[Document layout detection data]
■ ■ ■ ■ ■ ■ ■

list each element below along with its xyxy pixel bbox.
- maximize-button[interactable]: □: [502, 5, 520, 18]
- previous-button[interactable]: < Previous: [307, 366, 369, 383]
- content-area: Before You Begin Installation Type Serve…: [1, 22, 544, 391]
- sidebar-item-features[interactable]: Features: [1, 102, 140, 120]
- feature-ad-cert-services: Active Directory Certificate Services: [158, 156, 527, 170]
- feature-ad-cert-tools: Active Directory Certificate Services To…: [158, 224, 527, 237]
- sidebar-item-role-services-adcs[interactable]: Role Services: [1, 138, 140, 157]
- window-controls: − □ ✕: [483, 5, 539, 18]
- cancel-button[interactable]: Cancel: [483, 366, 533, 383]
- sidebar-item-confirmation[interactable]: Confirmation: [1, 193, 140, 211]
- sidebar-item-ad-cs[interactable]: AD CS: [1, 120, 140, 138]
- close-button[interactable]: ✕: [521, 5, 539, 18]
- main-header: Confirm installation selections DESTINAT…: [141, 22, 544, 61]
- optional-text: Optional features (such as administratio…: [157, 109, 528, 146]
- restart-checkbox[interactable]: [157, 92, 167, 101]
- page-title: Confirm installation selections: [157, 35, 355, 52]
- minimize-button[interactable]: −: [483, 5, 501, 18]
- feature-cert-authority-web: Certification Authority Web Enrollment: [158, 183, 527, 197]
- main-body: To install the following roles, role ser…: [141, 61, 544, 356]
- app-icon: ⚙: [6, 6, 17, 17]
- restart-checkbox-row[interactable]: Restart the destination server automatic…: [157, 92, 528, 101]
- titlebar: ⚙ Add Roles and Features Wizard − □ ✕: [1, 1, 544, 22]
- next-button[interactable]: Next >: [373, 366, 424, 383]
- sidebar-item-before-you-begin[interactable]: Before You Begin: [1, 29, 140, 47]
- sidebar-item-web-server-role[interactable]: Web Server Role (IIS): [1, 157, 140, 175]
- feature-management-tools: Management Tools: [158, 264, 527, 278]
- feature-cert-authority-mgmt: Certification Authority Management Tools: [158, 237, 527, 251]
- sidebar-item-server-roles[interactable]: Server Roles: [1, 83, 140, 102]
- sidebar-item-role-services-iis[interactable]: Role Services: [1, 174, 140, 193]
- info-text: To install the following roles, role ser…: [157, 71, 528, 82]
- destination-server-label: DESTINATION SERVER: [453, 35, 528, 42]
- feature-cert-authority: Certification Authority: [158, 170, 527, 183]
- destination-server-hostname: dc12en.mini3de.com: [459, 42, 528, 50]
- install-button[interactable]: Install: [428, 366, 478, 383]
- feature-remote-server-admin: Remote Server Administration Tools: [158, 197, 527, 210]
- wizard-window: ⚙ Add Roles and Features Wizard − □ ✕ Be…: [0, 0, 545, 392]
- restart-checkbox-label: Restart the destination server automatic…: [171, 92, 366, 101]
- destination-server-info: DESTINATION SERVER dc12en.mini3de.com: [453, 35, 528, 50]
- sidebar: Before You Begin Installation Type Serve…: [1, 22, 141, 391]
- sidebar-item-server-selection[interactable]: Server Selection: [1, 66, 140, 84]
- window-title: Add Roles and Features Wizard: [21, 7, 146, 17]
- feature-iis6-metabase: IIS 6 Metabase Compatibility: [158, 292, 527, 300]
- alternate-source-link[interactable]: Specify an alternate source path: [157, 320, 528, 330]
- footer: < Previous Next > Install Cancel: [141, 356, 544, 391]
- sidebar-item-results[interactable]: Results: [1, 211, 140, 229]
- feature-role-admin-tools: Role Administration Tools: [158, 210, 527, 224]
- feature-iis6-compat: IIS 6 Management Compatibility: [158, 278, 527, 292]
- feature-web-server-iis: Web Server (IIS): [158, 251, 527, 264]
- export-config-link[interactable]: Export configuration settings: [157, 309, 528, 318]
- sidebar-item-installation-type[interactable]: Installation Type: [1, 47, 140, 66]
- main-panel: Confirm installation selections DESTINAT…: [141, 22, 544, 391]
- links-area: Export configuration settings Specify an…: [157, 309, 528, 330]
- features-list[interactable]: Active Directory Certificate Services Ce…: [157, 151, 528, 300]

■ ■ ■ ■ ■ ■ ■

Aim of the task>
Each record should be returned precisely as written.

Task result>
list each element below along with its xyxy pixel bbox.
- maximize-button[interactable]: □: [502, 5, 520, 18]
- previous-button[interactable]: < Previous: [307, 366, 369, 383]
- content-area: Before You Begin Installation Type Serve…: [1, 22, 544, 391]
- sidebar-item-features[interactable]: Features: [1, 102, 140, 120]
- feature-ad-cert-services: Active Directory Certificate Services: [158, 156, 527, 170]
- feature-ad-cert-tools: Active Directory Certificate Services To…: [158, 224, 527, 237]
- sidebar-item-role-services-adcs[interactable]: Role Services: [1, 138, 140, 157]
- window-controls: − □ ✕: [483, 5, 539, 18]
- cancel-button[interactable]: Cancel: [483, 366, 533, 383]
- sidebar-item-confirmation[interactable]: Confirmation: [1, 193, 140, 211]
- sidebar-item-ad-cs[interactable]: AD CS: [1, 120, 140, 138]
- close-button[interactable]: ✕: [521, 5, 539, 18]
- main-header: Confirm installation selections DESTINAT…: [141, 22, 544, 61]
- optional-text: Optional features (such as administratio…: [157, 109, 528, 146]
- restart-checkbox[interactable]: [157, 92, 167, 101]
- page-title: Confirm installation selections: [157, 35, 355, 52]
- minimize-button[interactable]: −: [483, 5, 501, 18]
- feature-cert-authority-web: Certification Authority Web Enrollment: [158, 183, 527, 197]
- main-body: To install the following roles, role ser…: [141, 61, 544, 356]
- app-icon: ⚙: [6, 6, 17, 17]
- restart-checkbox-row[interactable]: Restart the destination server automatic…: [157, 92, 528, 101]
- titlebar: ⚙ Add Roles and Features Wizard − □ ✕: [1, 1, 544, 22]
- next-button[interactable]: Next >: [373, 366, 424, 383]
- sidebar-item-before-you-begin[interactable]: Before You Begin: [1, 29, 140, 47]
- sidebar-item-web-server-role[interactable]: Web Server Role (IIS): [1, 157, 140, 175]
- feature-management-tools: Management Tools: [158, 264, 527, 278]
- feature-cert-authority-mgmt: Certification Authority Management Tools: [158, 237, 527, 251]
- sidebar-item-server-roles[interactable]: Server Roles: [1, 83, 140, 102]
- sidebar-item-role-services-iis[interactable]: Role Services: [1, 174, 140, 193]
- info-text: To install the following roles, role ser…: [157, 71, 528, 82]
- destination-server-label: DESTINATION SERVER: [453, 35, 528, 42]
- feature-cert-authority: Certification Authority: [158, 170, 527, 183]
- destination-server-hostname: dc12en.mini3de.com: [459, 42, 528, 50]
- install-button[interactable]: Install: [428, 366, 478, 383]
- feature-remote-server-admin: Remote Server Administration Tools: [158, 197, 527, 210]
- wizard-window: ⚙ Add Roles and Features Wizard − □ ✕ Be…: [0, 0, 545, 392]
- restart-checkbox-label: Restart the destination server automatic…: [171, 92, 366, 101]
- destination-server-info: DESTINATION SERVER dc12en.mini3de.com: [453, 35, 528, 50]
- sidebar: Before You Begin Installation Type Serve…: [1, 22, 141, 391]
- sidebar-item-server-selection[interactable]: Server Selection: [1, 66, 140, 84]
- window-title: Add Roles and Features Wizard: [21, 7, 146, 17]
- feature-iis6-metabase: IIS 6 Metabase Compatibility: [158, 292, 527, 300]
- alternate-source-link[interactable]: Specify an alternate source path: [157, 320, 528, 330]
- footer: < Previous Next > Install Cancel: [141, 356, 544, 391]
- sidebar-item-results[interactable]: Results: [1, 211, 140, 229]
- feature-role-admin-tools: Role Administration Tools: [158, 210, 527, 224]
- feature-iis6-compat: IIS 6 Management Compatibility: [158, 278, 527, 292]
- feature-web-server-iis: Web Server (IIS): [158, 251, 527, 264]
- export-config-link[interactable]: Export configuration settings: [157, 309, 528, 318]
- sidebar-item-installation-type[interactable]: Installation Type: [1, 47, 140, 66]
- main-panel: Confirm installation selections DESTINAT…: [141, 22, 544, 391]
- links-area: Export configuration settings Specify an…: [157, 309, 528, 330]
- features-list[interactable]: Active Directory Certificate Services Ce…: [157, 151, 528, 300]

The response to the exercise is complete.